Work to complete>
A word-for-word copy of all entries is required, without images.

(Stored data entries)
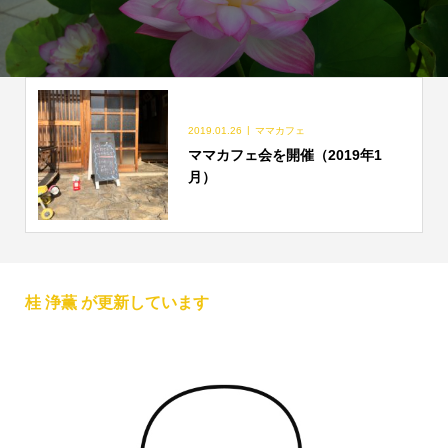
2019.01.26
ママカフェ
ママカフェ会を開催（2019年1
月）
桂 浄薫 が更新しています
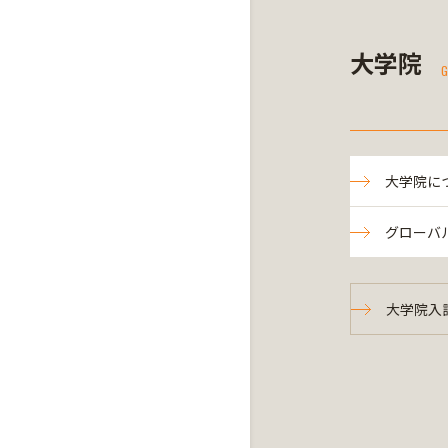
大学院
G
大学院に
グローバ
大学院入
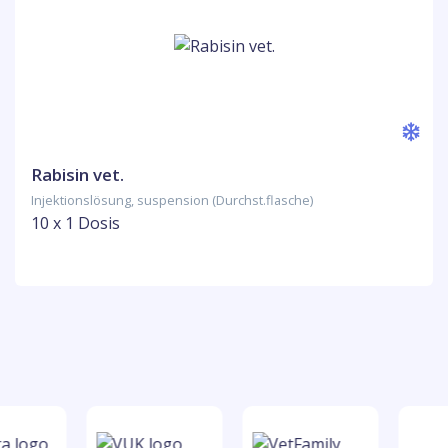
Rabisin vet.
Injektionslösung, suspension (Durchst.flasche)
10 x 1 Dosis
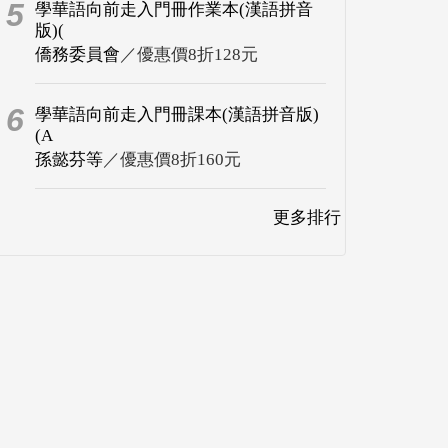
5
學華語向前走入門冊作業本(漢語拼音
版)(
僑務委員會
／優惠價8折128元
6
學華語向前走入門冊課本(漢語拼音版)
(A
孫懿芬等
／優惠價8折160元
更多排行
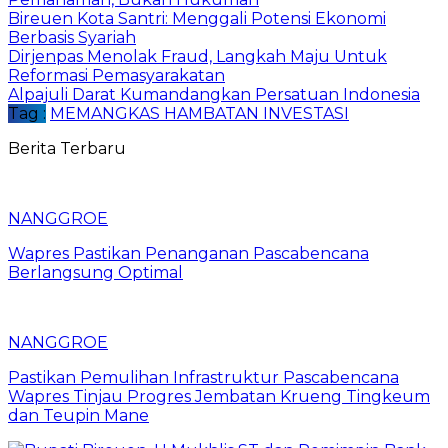
Bireuen Kota Santri: Menggali Potensi Ekonomi
Berbasis Syariah
Dirjenpas Menolak Fraud, Langkah Maju Untuk
Reformasi Pemasyarakatan
Alpajuli Darat Kumandangkan Persatuan Indonesia
Tag :
MEMANGKAS HAMBATAN INVESTASI
Berita Terbaru
NANGGROE
Wapres Pastikan Penanganan Pascabencana
Berlangsung Optimal
NANGGROE
Pastikan Pemulihan Infrastruktur Pascabencana
Wapres Tinjau Progres Jembatan Krueng Tingkeum
dan Teupin Mane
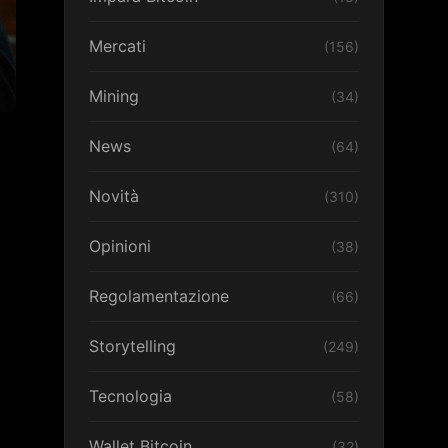
Mercati
(156)
Mining
(34)
News
(64)
Novità
(310)
Opinioni
(38)
Regolamentazione
(66)
Storytelling
(249)
Tecnologia
(58)
Wallet Bitcoin
(32)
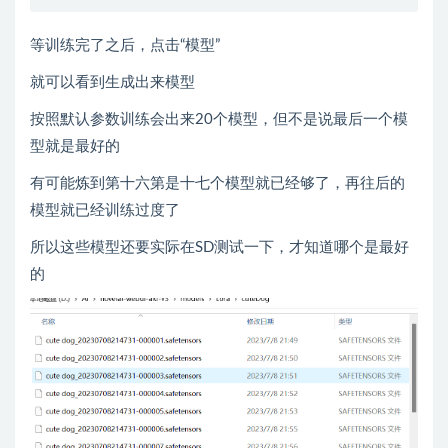
等训练完了之后，点击“模型”
就可以看到生成出来模型
按照默认参数训练会出来20个模型，但不是说最后一个模
型就是最好的
有可能炼到第十六第是十七个模型就已经够了，再往后的
模型就已经训练过度了
所以这些模型还要实际在SD测试一下，才知道哪个是最好
的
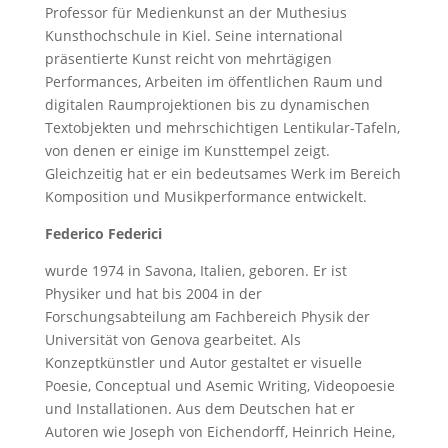
Professor für Medienkunst an der Muthesius
Kunsthochschule in Kiel. Seine international
präsentierte Kunst reicht von mehrtägigen
Performances, Arbeiten im öffentlichen Raum und
digitalen Raumprojektionen bis zu dynamischen
Textobjekten und mehrschichtigen Lentikular-Tafeln,
von denen er einige im Kunsttempel zeigt.
Gleichzeitig hat er ein bedeutsames Werk im Bereich
Komposition und Musikperformance entwickelt.
Federico Federici
wurde 1974 in Savona, Italien, geboren. Er ist
Physiker und hat bis 2004 in der
Forschungsabteilung am Fachbereich Physik der
Universität von Genova gearbeitet. Als
Konzeptkünstler und Autor gestaltet er visuelle
Poesie, Conceptual und Asemic Writing, Videopoesie
und Installationen. Aus dem Deutschen hat er
Autoren wie Joseph von Eichendorff, Heinrich Heine,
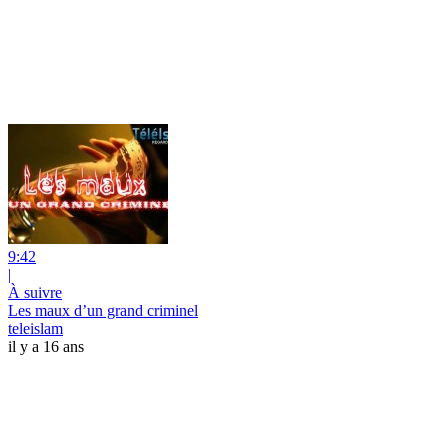
9:42
|
À suivre
Les maux d’un grand criminel
teleislam
il y a 16 ans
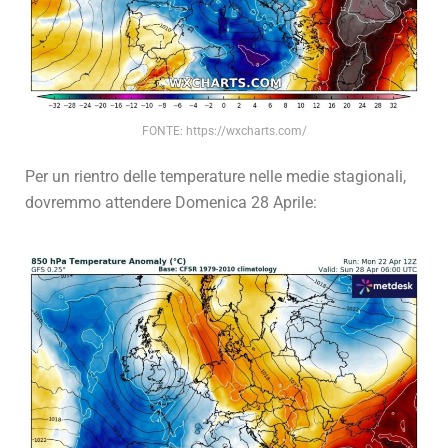
FONTE: https://wxcharts.com/
Per un rientro delle temperature nelle medie stagionali,
dovremmo attendere Domenica 28 Aprile:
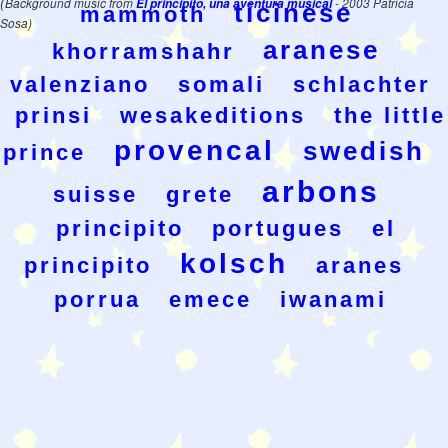
(
Background music from
El principito, una aventura musical
- 2003 Patricia
ticinese
mammoth
Sosa)
aranese
khorramshahr
valenziano
somali
schlachter
prinsi
wesakeditions
the little
provencal
swedish
prince
arbons
suisse
grete
principito
portugues
el
kolsch
principito
aranes
porrua
emece
iwanami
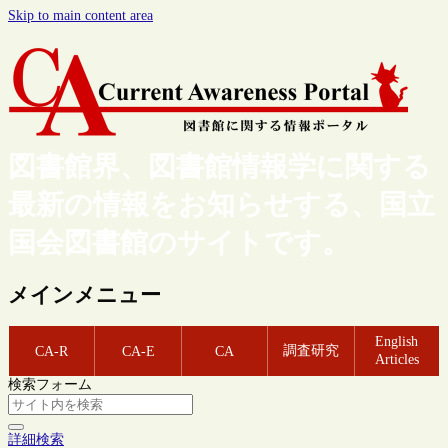
Skip to main content area
図書館界、図書館情報学に関する
最新の情報をお知らせする、国立
国会図書館のサイトです。
メインメニュー
English
調査研究
CA-R
CA-E
CA
Articles
検索フォーム
詳細検索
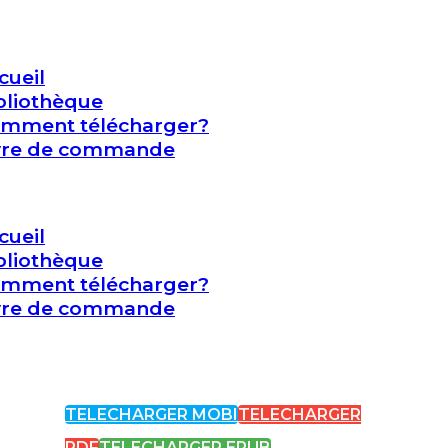
cueil
bliothèque
mment télécharger?
vre de commande
cueil
bliothèque
mment télécharger?
vre de commande
TELECHARGER MOBI
TELECHARGER
PDF
TELECHARGER EPUB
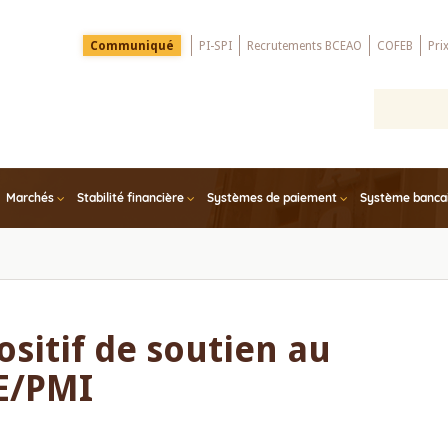
Menu
Communiqué
PI-SPI
Recrutements BCEAO
COFEB
Pri
Top
Marchés
Stabilité financière
Systèmes de paiement
Système bancair
sitif de soutien au
E/PMI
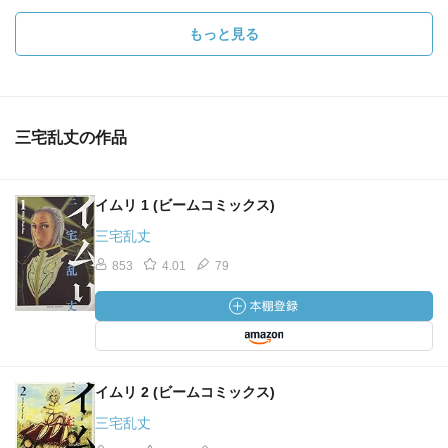
もっと見る
三宅乱丈の作品
イムリ 1 (ビームコミックス)
三宅乱丈
853
4.01
79
イムリ 2 (ビームコミックス)
三宅乱丈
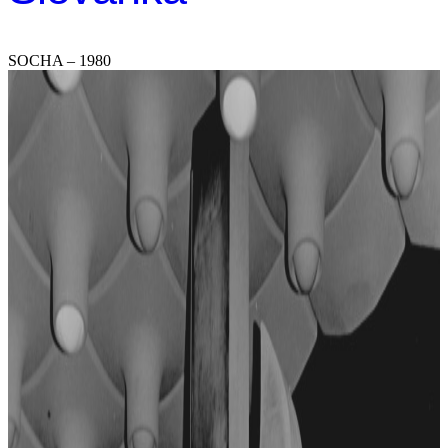
SOCHA – 1980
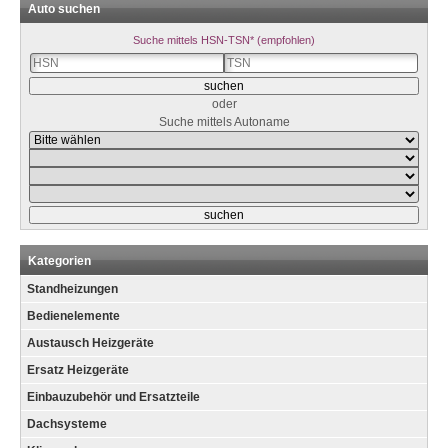
Auto suchen
Suche mittels HSN-TSN* (empfohlen)
oder
Suche mittels Autoname
Kategorien
Standheizungen
Bedienelemente
Austausch Heizgeräte
Ersatz Heizgeräte
Einbauzubehör und Ersatzteile
Dachsysteme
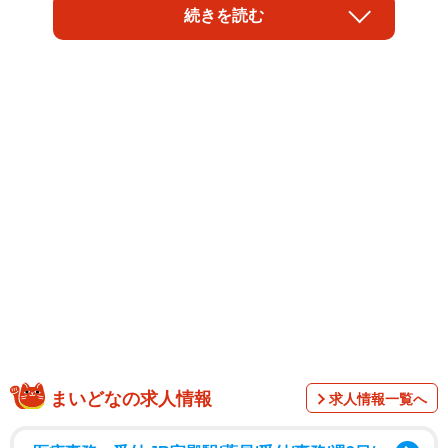
題を集めました。
続きを読む
猫ちゃんは、マンチカンの「にこた」くん。8カ月の男の子
です。投稿したのは、飼い主の「ぬっこ」さん
（@nukko.m.n）。ぬっこさんが引き出しを開けると、にこ
たくんが出てきてびっくりしたとか…。
まいどなの求人情報
求人情報一覧へ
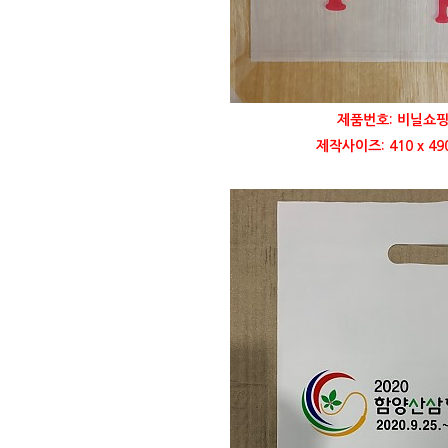
제품번호: 비닐쇼핑
제작사이즈: 410 x 4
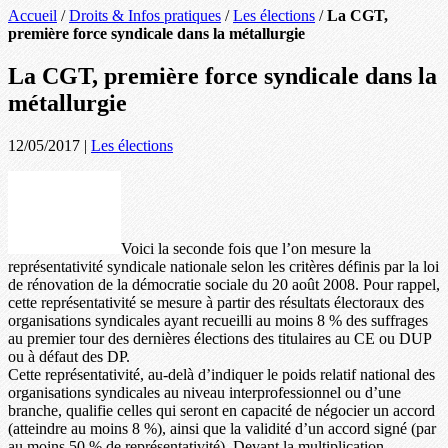
Accueil
/
Droits & Infos pratiques
/
Les élections
/
La CGT,
première force syndicale dans la métallurgie
La CGT, première force syndicale dans la
métallurgie
12/05/2017
|
Les élections
Voici la seconde fois que l’on mesure la
représentativité syndicale nationale selon les critères définis par la loi
de rénovation de la démocratie sociale du 20 août 2008. Pour rappel,
cette représentativité se mesure à partir des résultats électoraux des
organisations syndicales ayant recueilli au moins 8 % des suffrages
au premier tour des dernières élections des titulaires au CE ou DUP
ou à défaut des DP.
Cette représentativité, au-delà d’indiquer le poids relatif national des
organisations syndicales au niveau interprofessionnel ou d’une
branche, qualifie celles qui seront en capacité de négocier un accord
(atteindre au moins 8 %), ainsi que la validité d’un accord signé (par
au moins 50 % de représentativité). Devant la multiplication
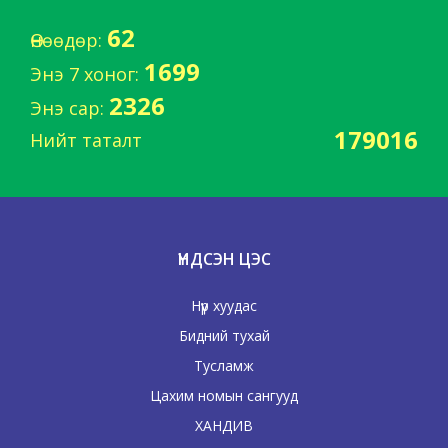
62
Өнөөдөр:
1699
Энэ 7 хоног:
2326
Энэ сар:
179016
Нийт таталт
ҮНДСЭН ЦЭС
Нүүр хуудас
Бидний тухай
Тусламж
Цахим номын сангууд
ХАНДИВ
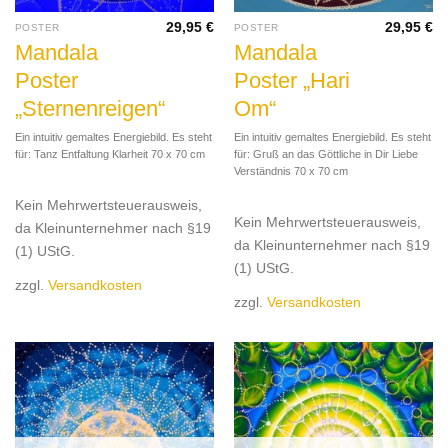
29,95
€
29,95
€
POSTER
POSTER
Mandala
Mandala
Poster
Poster „Hari
„Sternenreigen“
Om“
Ein intuitiv gemaltes Energiebild. Es steht
Ein intuitiv gemaltes Energiebild. Es steht
für: Tanz Entfaltung Klarheit 70 x 70 cm
für: Gruß an das Göttliche in Dir Liebe
Verständnis 70 x 70 cm
Kein Mehrwertsteuerausweis,
Kein Mehrwertsteuerausweis,
da Kleinunternehmer nach §19
da Kleinunternehmer nach §19
(1) UStG.
(1) UStG.
zzgl.
Versandkosten
zzgl.
Versandkosten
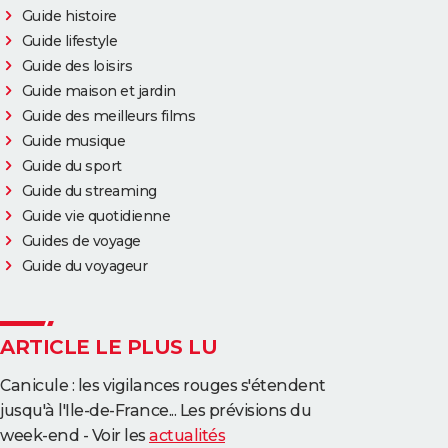
Guide histoire
Guide lifestyle
Guide des loisirs
Guide maison et jardin
Guide des meilleurs films
Guide musique
Guide du sport
Guide du streaming
Guide vie quotidienne
Guides de voyage
Guide du voyageur
ARTICLE LE PLUS LU
Canicule : les vigilances rouges s'étendent
jusqu'à l'Ile-de-France... Les prévisions du
week-end - Voir les
actualités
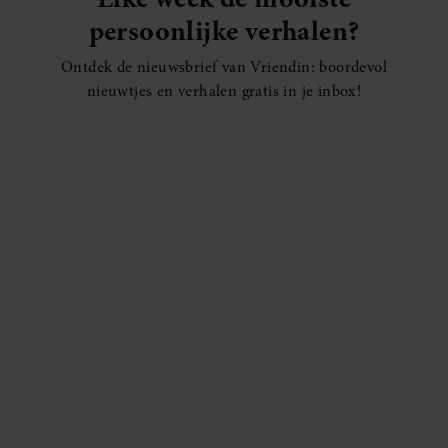
persoonlijke verhalen?
Ontdek de nieuwsbrief van Vriendin: boordevol
nieuwtjes en verhalen gratis in je inbox!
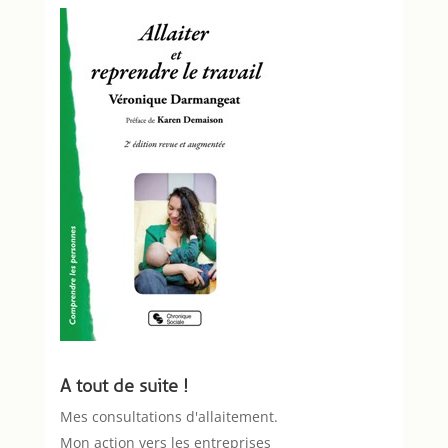
A tout de suite !
Mes consultations d'allaitement.
Mon action vers les entreprises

Result for this task>
2019.01.26
ママカフェ
ママカフェ会を開催（2019年1
月）
桂 浄薫 が更新しています
大学院
G
大学院に
グローバ
大学院入
Rabisin vet.
Injektionslösung, suspension (Durchst.flasche)
10 x 1 Dosis
5
學華語向前走入門冊作業本(漢語拼音
版)(
僑務委員會
／優惠價8折128元
6
學華語向前走入門冊課本(漢語拼音版)
(A
孫懿芬等
／優惠價8折160元
更多排行
Bireuen Kota Santri: Menggali Potensi Ekonomi
Berbasis Syariah
Dirjenpas Menolak Fraud, Langkah Maju Untuk
Reformasi Pemasyarakatan
Alpajuli Darat Kumandangkan Persatuan Indonesia
Tag :
MEMANGKAS HAMBATAN INVESTASI
Berita Terbaru
NANGGROE
Wapres Pastikan Penanganan Pascabencana
Berlangsung Optimal
NANGGROE
Pastikan Pemulihan Infrastruktur Pascabencana
Wapres Tinjau Progres Jembatan Krueng Tingkeum
dan Teupin Mane
Mercati
(156)
Mining
(34)
News
(64)
Novità
(310)
Opinioni
(38)
Regolamentazione
(66)
Storytelling
(249)
Tecnologia
(58)
Wallet Bitcoin
(32)
等训练完了之后，点击“模型”
就可以看到生成出来模型
按照默认参数训练会出来20个模型，但不是说最后一个模
型就是最好的
有可能炼到第十六第是十七个模型就已经够了，再往后的
模型就已经训练过度了
所以这些模型还要实际在SD测试一下，才知道哪个是最好
的
Professor für Medienkunst an der Muthesius
Kunsthochschule in Kiel. Seine international
präsentierte Kunst reicht von mehrtägigen
Performances, Arbeiten im öffentlichen Raum und
digitalen Raumprojektionen bis zu dynamischen
Textobjekten und mehrschichtigen Lentikular-Tafeln,
von denen er einige im Kunsttempel zeigt.
Gleichzeitig hat er ein bedeutsames Werk im Bereich
Komposition und Musikperformance entwickelt.
Federico Federici
wurde 1974 in Savona, Italien, geboren. Er ist
Physiker und hat bis 2004 in der
Forschungsabteilung am Fachbereich Physik der
Universität von Genova gearbeitet. Als
Konzeptkünstler und Autor gestaltet er visuelle
Poesie, Conceptual und Asemic Writing, Videopoesie
und Installationen. Aus dem Deutschen hat er
Autoren wie Joseph von Eichendorff, Heinrich Heine,
9:42
|
À suivre
Les maux d’un grand criminel
teleislam
il y a 16 ans
FONTE: https://wxcharts.com/
Per un rientro delle temperature nelle medie stagionali,
dovremmo attendere Domenica 28 Aprile:
(
Background music from
El principito, una aventura musical
- 2003 Patricia
ticinese
mammoth
Sosa)
aranese
khorramshahr
valenziano
somali
schlachter
prinsi
wesakeditions
the little
provencal
swedish
prince
arbons
suisse
grete
principito
portugues
el
kolsch
principito
aranes
porrua
emece
iwanami
Skip to main content area
図書館界、図書館情報学に関する
最新の情報をお知らせする、国立
国会図書館のサイトです。
メインメニュー
English
調査研究
CA-R
CA-E
CA
Articles
検索フォーム
詳細検索
cueil
bliothèque
mment télécharger?
vre de commande
cueil
bliothèque
mment télécharger?
vre de commande
TELECHARGER MOBI
TELECHARGER
PDF
TELECHARGER EPUB
Menu
Communiqué
PI-SPI
Recrutements BCEAO
COFEB
Pri
Top
Marchés
Stabilité financière
Systèmes de paiement
Système bancair
sitif de soutien au
E/PMI
もっと見る
三宅乱丈の作品
イムリ 1 (ビームコミックス)
三宅乱丈
853
4.01
79
イムリ 2 (ビームコミックス)
三宅乱丈
SOCHA – 1980
Auto suchen
Suche mittels HSN-TSN* (empfohlen)
oder
Suche mittels Autoname
Kategorien
Standheizungen
Bedienelemente
Austausch Heizgeräte
Ersatz Heizgeräte
Einbauzubehör und Ersatzteile
Dachsysteme
題を集めました。
続きを読む
猫ちゃんは、マンチカンの「にこた」くん。8カ月の男の子
です。投稿したのは、飼い主の「ぬっこ」さん
（@nukko.m.n）。ぬっこさんが引き出しを開けると、にこ
たくんが出てきてびっくりしたとか…。
まいどなの求人情報
求人情報一覧へ
제품번호: 비닐쇼핑
제작사이즈: 410 x 4
Accueil
/
Droits & Infos pratiques
/
Les élections
/
La CGT,
première force syndicale dans la métallurgie
La CGT, première force syndicale dans la
métallurgie
12/05/2017
|
Les élections
Voici la seconde fois que l’on mesure la
représentativité syndicale nationale selon les critères définis par la loi
de rénovation de la démocratie sociale du 20 août 2008. Pour rappel,
cette représentativité se mesure à partir des résultats électoraux des
organisations syndicales ayant recueilli au moins 8 % des suffrages
au premier tour des dernières élections des titulaires au CE ou DUP
ou à défaut des DP.
Cette représentativité, au-delà d’indiquer le poids relatif national des
organisations syndicales au niveau interprofessionnel ou d’une
branche, qualifie celles qui seront en capacité de négocier un accord
(atteindre au moins 8 %), ainsi que la validité d’un accord signé (par
au moins 50 % de représentativité). Devant la multiplication
62
Өнөөдөр:
1699
Энэ 7 хоног:
2326
Энэ сар:
179016
Нийт таталт
ҮНДСЭН ЦЭС
Нүүр хуудас
Бидний тухай
Тусламж
Цахим номын сангууд
ХАНДИВ
29,95
€
29,95
€
POSTER
POSTER
Mandala
Mandala
Poster
Poster „Hari
„Sternenreigen“
Om“
Ein intuitiv gemaltes Energiebild. Es steht
Ein intuitiv gemaltes Energiebild. Es steht
für: Tanz Entfaltung Klarheit 70 x 70 cm
für: Gruß an das Göttliche in Dir Liebe
Verständnis 70 x 70 cm
Kein Mehrwertsteuerausweis,
Kein Mehrwertsteuerausweis,
da Kleinunternehmer nach §19
da Kleinunternehmer nach §19
(1) UStG.
(1) UStG.
zzgl.
Versandkosten
zzgl.
Versandkosten
Guide histoire
Guide lifestyle
Guide des loisirs
Guide maison et jardin
Guide des meilleurs films
Guide musique
Guide du sport
Guide du streaming
Guide vie quotidienne
Guides de voyage
Guide du voyageur
ARTICLE LE PLUS LU
Canicule : les vigilances rouges s'étendent
jusqu'à l'Ile-de-France... Les prévisions du
week-end - Voir les
actualités
persoonlijke verhalen?
Ontdek de nieuwsbrief van Vriendin: boordevol
nieuwtjes en verhalen gratis in je inbox!
A tout de suite !
Mes consultations d'allaitement.
Mon action vers les entreprises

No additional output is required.